October 9th, 2011
If there’s one thing I’ve learned over the years, it’s to be resourceful. When life leaves you with massive amounts of left-over baked salmon, make croquettes!
Before this week, I was well acquainted with croquet, but not so much with croquettes. I’m not sure if the relation between the two words goes any further than their obvious homographic tendency, but I now have a full appreciation for the latter. Thanks to Feeding America, I found this receipt in a cookbook compiled from reader submissions to The Los Angeles Times, published around 1905:
The bread crumbs were a bit tricky, as the only thing remotely akin to bread that I had on hand was a box of Swedish rye crisps. But a few minutes in the food processor did the trick. They were dry though, and I think I may have had more than a pound of salmon — I had to add an extra egg to make it all stick together. I used paprika instead of pepper and threw in a few minced scallions for good measure (one of the salmon croquette receipts I didn’t use, because it called for cream, included paprika, another called for scallions).
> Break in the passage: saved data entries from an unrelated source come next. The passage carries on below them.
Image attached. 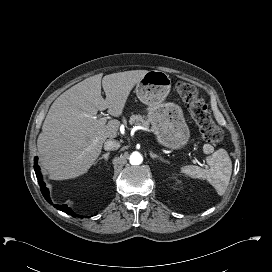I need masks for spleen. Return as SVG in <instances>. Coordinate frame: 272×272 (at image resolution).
I'll return each instance as SVG.
<instances>
[{
    "instance_id": "1",
    "label": "spleen",
    "mask_w": 272,
    "mask_h": 272,
    "mask_svg": "<svg viewBox=\"0 0 272 272\" xmlns=\"http://www.w3.org/2000/svg\"><path fill=\"white\" fill-rule=\"evenodd\" d=\"M211 165L209 170L198 166L187 165L181 168V172L191 178L206 179L222 195L230 181L232 162L224 149H219L207 158Z\"/></svg>"
}]
</instances>
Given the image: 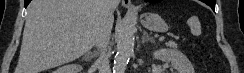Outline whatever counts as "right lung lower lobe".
<instances>
[{"instance_id": "right-lung-lower-lobe-1", "label": "right lung lower lobe", "mask_w": 244, "mask_h": 73, "mask_svg": "<svg viewBox=\"0 0 244 73\" xmlns=\"http://www.w3.org/2000/svg\"><path fill=\"white\" fill-rule=\"evenodd\" d=\"M30 1L31 0H25V3H24L25 7H27V5L30 3Z\"/></svg>"}]
</instances>
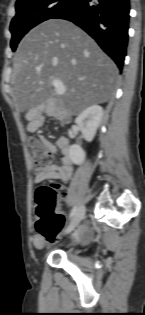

The mixture was very light and fluffy. I shaped it into little cakes and fried them in butter. My kitchenette smelled incredible as they began to heat through — the rye from the crackers adding to their fragrance.
I’m pleased to report that they were delicious. Very light, almost airy, and delicately flavored. Not fishy at all. We ate them over nutty short grain brown rice with lightly steamed asparagus.